Meta Descrição Otimizada: etarismo no cinema brasileiro: Reginaldo Faria, aos 88, volta ao cinema e inspira nova geração, discutindo envelhecimento ativo e inclusão.
Vem que tem notícia bombástica nos bastidores do cinema! O etarismo no cinema brasileiro volta a ganhar manchetes com Reginaldo Faria, aos 88 anos, em um projeto dirigido pelo filho Régis e coestrelado pelos irmãos Marcelo e Carlos André. A produção familiar, criada com o espírito do cinema independente, mergulha de cabeça em temas de invisibilidade dos mais velhos e celebra a vitalidade da terceira idade.
O filme Perto do Sol é mais claro chega em preto e branco, traçando a vida de um engenheiro de 85 anos que lida com a perda, a memória e o desejo de escrever seu primeiro livro. Enquanto ele enfrenta uma sociedade que insiste em vê-lo como aposentado, a história revela como a experiência pode iluminar o presente, desafiando o etarismo no cinema brasileiro com uma perspectiva de envelhecimento ativo.
Trabalhar em família não é novidade para os Faria, mas este projeto marca uma parceria criativa mais ambiciosa entre pai e filhos. Régis assina direção, roteiro e produção, enquanto Reginaldo atua e compõe a trilha sonora. Marcelo e Carlos André entram como atores, dando à obra um tom emocional intenso, onde a linha entre ficção e realidade se mistura de forma sincera e, ao mesmo tempo, ousada.
Reginaldo não esconde o orgulho e a energia que mantém vivo o trabalho mesmo com a proximidade dos 90. “Eu não quero me deixar morrer, quero continuar vivendo”, afirma o ator, promovendo uma imagem de envelhecimento ativo contra estereótipos que tentam limitar a participação de pessoas idosas no cinema e na televisão. Seu discurso ganha eco nas falas do filho Régis, que aponta a invisibilidade social enfrentada por quem já passou dos 60 e continua produtivo.

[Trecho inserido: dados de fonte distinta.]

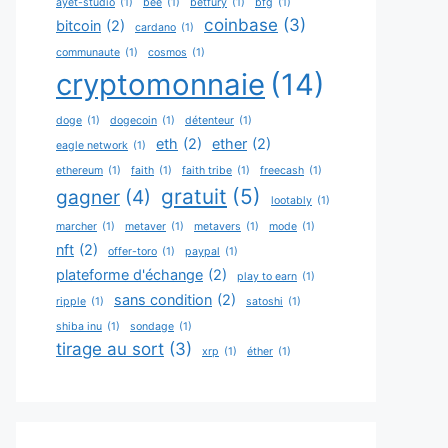
ayet-studio
(1)
bee
(1)
betfury
(1)
bfg
(1)
coinbase
(3)
bitcoin
(2)
cardano
(1)
communaute
(1)
cosmos
(1)
cryptomonnaie
(14)
doge
(1)
dogecoin
(1)
détenteur
(1)
eth
(2)
ether
(2)
eagle network
(1)
ethereum
(1)
faith
(1)
faith tribe
(1)
freecash
(1)
gratuit
(5)
gagner
(4)
lootably
(1)
marcher
(1)
metaver
(1)
metavers
(1)
mode
(1)
nft
(2)
offer-toro
(1)
paypal
(1)
plateforme d'échange
(2)
play to earn
(1)
sans condition
(2)
ripple
(1)
satoshi
(1)
shiba inu
(1)
sondage
(1)
tirage au sort
(3)
xrp
(1)
éther
(1)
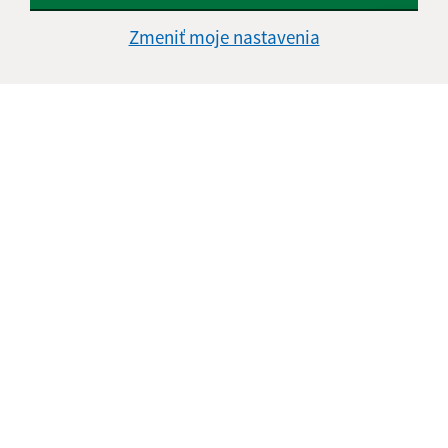
Zmeniť moje nastavenia
Informácie o stránke:
Vyhlásenie o prístupnosti
Autorské práva
Ochrana osobných údajov
Navigácia:
Vytlačiť aktuálnu stránku
Mapa stránok
Cookies
Rýchle odkazy:
Aktuality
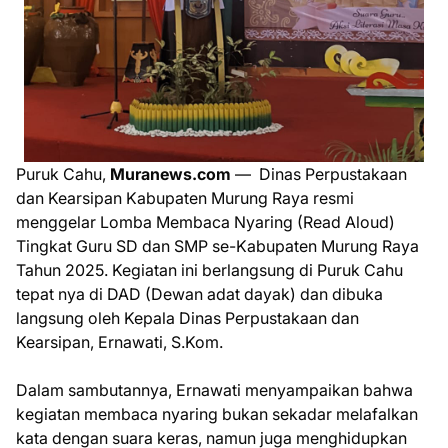
Puruk Cahu,
Muranews.com
— Dinas Perpustakaan
dan Kearsipan Kabupaten Murung Raya resmi
menggelar Lomba Membaca Nyaring (Read Aloud)
Tingkat Guru SD dan SMP se-Kabupaten Murung Raya
Tahun 2025. Kegiatan ini berlangsung di Puruk Cahu
tepat nya di DAD (Dewan adat dayak) dan dibuka
langsung oleh Kepala Dinas Perpustakaan dan
Kearsipan, Ernawati, S.Kom.
Dalam sambutannya, Ernawati menyampaikan bahwa
kegiatan membaca nyaring bukan sekadar melafalkan
kata dengan suara keras, namun juga menghidupkan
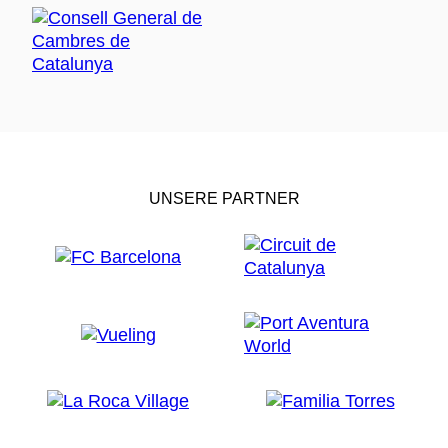
UNSERE PARTNER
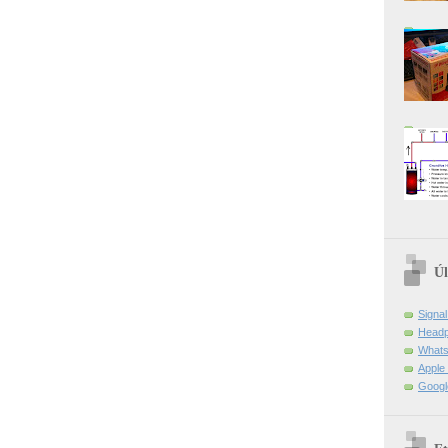
Úl
Signa
Headp
Whats
Apple 
Googl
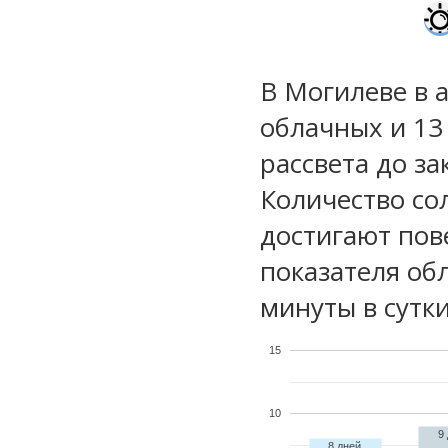
В Могилеве в а
облачных и 13
рассвета до за
Количество со
достигают пов
показателя обл
минуты в сутки
15
10
9
8 дней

Além de Perto do Sol é mais claro, Reginaldo Faria está presente em Velhos bandidos, uma comédia que também aborda o etarismo ao lado de companheiros de geração como Fernanda Montenegro, Ary Fontoura e Nathália Timberg. O conjunto evidencia uma tendência de protagonismo de atores mais velhos e de políticas que valorizam a diversidade etária na mídia, com foco no envelhecimento ativo.
O filme também abre espaço para as novas gerações da família Faria: Sofia, Felipa, Lorena e Vicente, filhos de Regis, Marcelo e Carlos André. A presença dos netos na produção sinaliza uma continuidade que pode inspirar políticas de inclusão e novos caminhos de formação de público para a produção brasileira, fortalecendo a ideia de que idade não impede talento nem criatividade.
Para quem acompanha o tema, o projeto é um marco na discussão sobre inclusão de pessoas idosas na mídia e no cinema. A diretora, a produtora e a equipe colocam em pauta a importância de representar diferentes fases da vida, desafiando preconceitos e promovendo uma visão mais ampla do envelhecimento no Brasil, ao lado de debates sobre políticas de proteção aos idosos e direitos de cidadania.
Resumo dos aspectos centrais: o etarismo no cinema brasileiro é confrontado por uma produção que valoriza a longevidade, a participação criativa de uma família e a presença de atores veteranos em papéis complexos, reforçando a mensagem de envelhecimento ativo e inclusão na tela.